Problem description
Given the entries below, would you transcribe exactly the lines starting at the one with "по неприятному сценарию, ведь таким" and ending at the one with "כולל משחקים של 20 נקודות ו-17 אסיסטים וטריפל", both kept, pictures omitted, nothing extra?

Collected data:
● ● ● ● ● ● ●

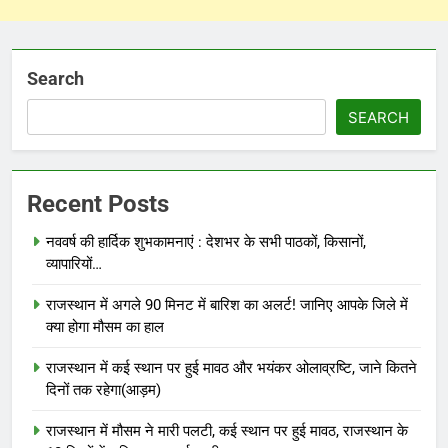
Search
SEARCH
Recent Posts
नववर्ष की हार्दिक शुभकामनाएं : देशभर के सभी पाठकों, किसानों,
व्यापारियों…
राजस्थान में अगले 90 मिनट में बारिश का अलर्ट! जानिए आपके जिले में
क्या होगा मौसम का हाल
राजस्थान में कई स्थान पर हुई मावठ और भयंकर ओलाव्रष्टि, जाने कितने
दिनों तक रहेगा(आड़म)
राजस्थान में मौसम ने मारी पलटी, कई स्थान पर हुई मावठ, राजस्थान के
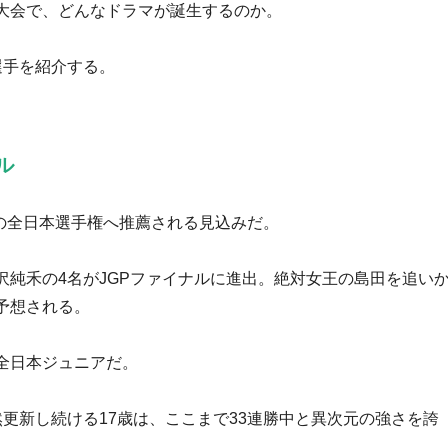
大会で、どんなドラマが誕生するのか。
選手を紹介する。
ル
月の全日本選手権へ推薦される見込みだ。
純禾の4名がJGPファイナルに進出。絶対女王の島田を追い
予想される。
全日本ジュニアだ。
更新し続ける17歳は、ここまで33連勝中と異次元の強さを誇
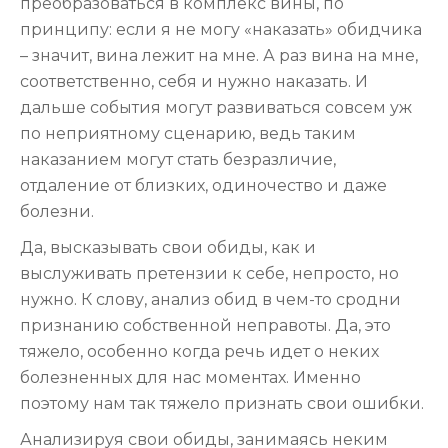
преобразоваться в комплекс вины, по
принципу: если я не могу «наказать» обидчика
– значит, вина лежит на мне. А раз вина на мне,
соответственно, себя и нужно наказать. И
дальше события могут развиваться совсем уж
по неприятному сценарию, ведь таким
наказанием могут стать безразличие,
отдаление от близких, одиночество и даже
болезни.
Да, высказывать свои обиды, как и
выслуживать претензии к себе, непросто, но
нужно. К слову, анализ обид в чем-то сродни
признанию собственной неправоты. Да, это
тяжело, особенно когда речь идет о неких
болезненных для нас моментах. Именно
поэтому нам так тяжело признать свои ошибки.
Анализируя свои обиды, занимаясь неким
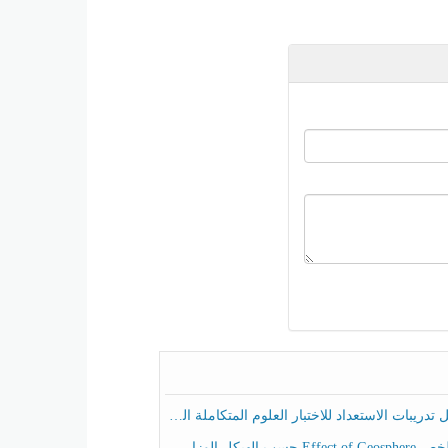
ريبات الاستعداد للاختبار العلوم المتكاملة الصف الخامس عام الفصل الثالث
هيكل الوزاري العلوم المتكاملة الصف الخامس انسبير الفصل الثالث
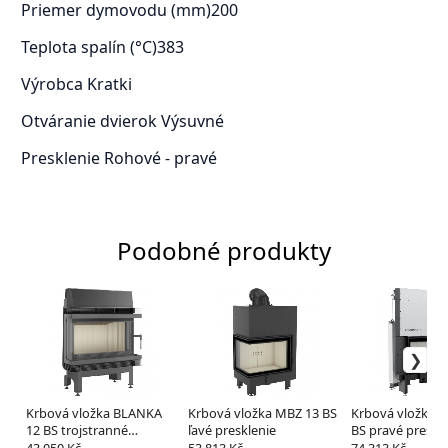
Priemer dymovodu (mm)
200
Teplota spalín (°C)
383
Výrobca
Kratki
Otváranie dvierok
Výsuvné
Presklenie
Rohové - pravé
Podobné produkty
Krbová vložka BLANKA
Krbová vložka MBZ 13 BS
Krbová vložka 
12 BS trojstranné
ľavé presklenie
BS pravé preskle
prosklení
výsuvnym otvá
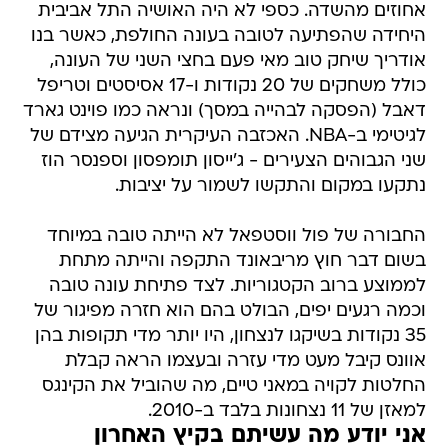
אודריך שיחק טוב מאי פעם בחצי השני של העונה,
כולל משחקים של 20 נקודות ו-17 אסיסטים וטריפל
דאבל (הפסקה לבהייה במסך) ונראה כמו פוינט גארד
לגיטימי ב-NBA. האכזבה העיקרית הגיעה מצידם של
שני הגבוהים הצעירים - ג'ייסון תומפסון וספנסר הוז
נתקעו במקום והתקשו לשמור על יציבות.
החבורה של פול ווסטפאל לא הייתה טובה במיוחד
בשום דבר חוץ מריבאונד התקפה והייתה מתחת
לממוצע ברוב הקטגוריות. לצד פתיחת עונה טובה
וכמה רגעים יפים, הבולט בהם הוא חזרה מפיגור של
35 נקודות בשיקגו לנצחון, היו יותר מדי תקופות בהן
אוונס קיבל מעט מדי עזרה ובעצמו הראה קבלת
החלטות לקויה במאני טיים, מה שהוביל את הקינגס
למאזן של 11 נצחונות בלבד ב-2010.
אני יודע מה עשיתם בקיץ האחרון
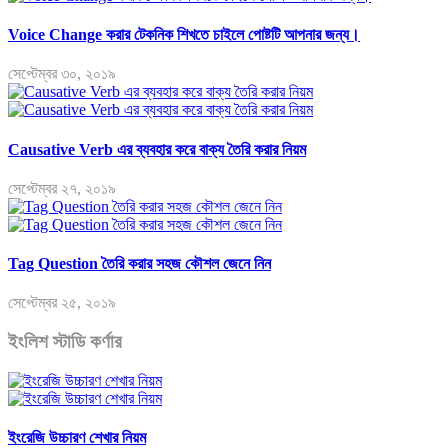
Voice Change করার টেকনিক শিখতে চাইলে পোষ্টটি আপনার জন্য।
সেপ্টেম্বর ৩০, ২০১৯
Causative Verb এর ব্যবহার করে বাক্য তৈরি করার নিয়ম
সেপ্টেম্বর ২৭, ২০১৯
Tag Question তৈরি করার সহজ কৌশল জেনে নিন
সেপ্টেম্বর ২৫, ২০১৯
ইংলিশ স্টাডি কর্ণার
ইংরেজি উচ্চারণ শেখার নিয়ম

● ● ● ● ● ● ●

Result of this task
по неприятному сценарию, ведь таким
наказанием могут стать безразличие,
отдаление от близких, одиночество и даже
болезни.
Да, высказывать свои обиды, как и
выслуживать претензии к себе, непросто, но
нужно. К слову, анализ обид в чем-то сродни
признанию собственной неправоты. Да, это
тяжело, особенно когда речь идет о неких
болезненных для нас моментах. Именно
поэтому нам так тяжело признать свои ошибки.
Анализируя свои обиды, занимаясь неким
ريبات الاستعداد للاختبار العلوم المتكاملة الصف الخامس عام الفصل الثالث
هيكل الوزاري العلوم المتكاملة الصف الخامس انسبير الفصل الثالث
Priemer dymovodu (mm)
200
Teplota spalín (°C)
383
Výrobca
Kratki
Otváranie dvierok
Výsuvné
Presklenie
Rohové - pravé
Podobné produkty
Krbová vložka BLANKA
Krbová vložka MBZ 13 BS
Krbová vložka 
12 BS trojstranné
ľavé presklenie
BS pravé preskle
prosklení
výsuvnym otvá
אודריך שיחק טוב מאי פעם בחצי השני של העונה,
כולל משחקים של 20 נקודות ו-17 אסיסטים וטריפל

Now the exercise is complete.